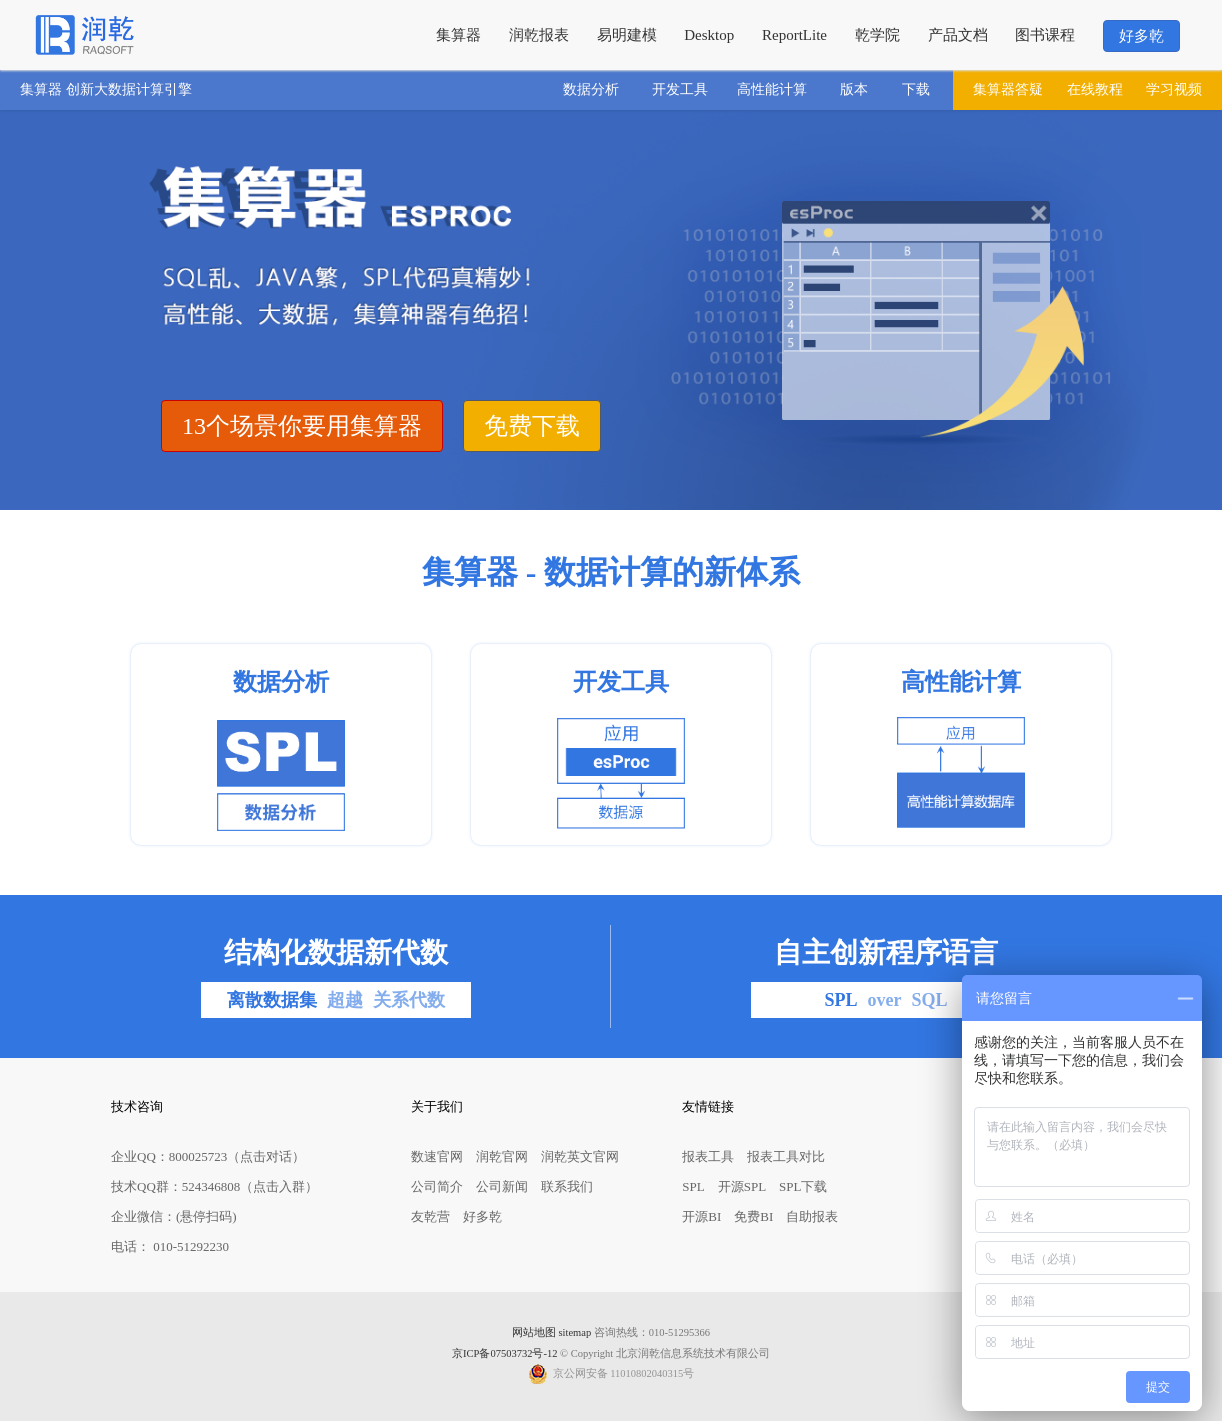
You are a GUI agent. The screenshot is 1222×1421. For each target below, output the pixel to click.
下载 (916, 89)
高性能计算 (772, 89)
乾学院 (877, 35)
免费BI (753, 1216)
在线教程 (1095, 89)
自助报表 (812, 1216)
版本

TASK DESCRIPTION> The finished answer is an exact repetition of the listing, with every picture removed.

TASK RESULT>
You are a GUI agent. The screenshot is 1222×1421. For each target below, output the pixel to click.
下载 (916, 89)
高性能计算 (772, 89)
乾学院 (877, 35)
免费BI (753, 1216)
在线教程 (1095, 89)
自助报表 (812, 1216)
版本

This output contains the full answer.